[[ Excerpted data, beginning ]]

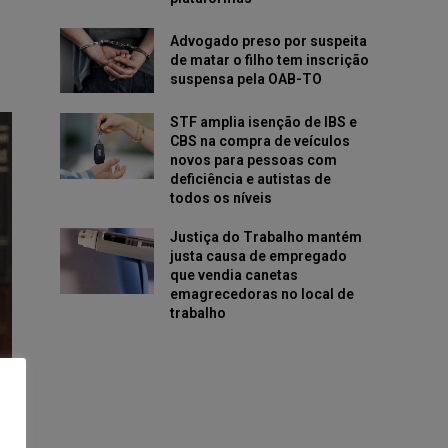
Advogado preso por suspeita
de matar o filho tem inscrição
suspensa pela OAB-TO
STF amplia isenção de IBS e
CBS na compra de veículos
novos para pessoas com
deficiência e autistas de
todos os níveis
Justiça do Trabalho mantém
justa causa de empregado
que vendia canetas
emagrecedoras no local de
trabalho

[[ Excerpted data, end ]]

• [What you are asked to do]:
Exactly as written, please copy out the whole set of records, skipping images.

• [Written solution]:
Advogado preso por suspeita
de matar o filho tem inscrição
suspensa pela OAB-TO
STF amplia isenção de IBS e
CBS na compra de veículos
novos para pessoas com
deficiência e autistas de
todos os níveis
Justiça do Trabalho mantém
justa causa de empregado
que vendia canetas
emagrecedoras no local de
trabalho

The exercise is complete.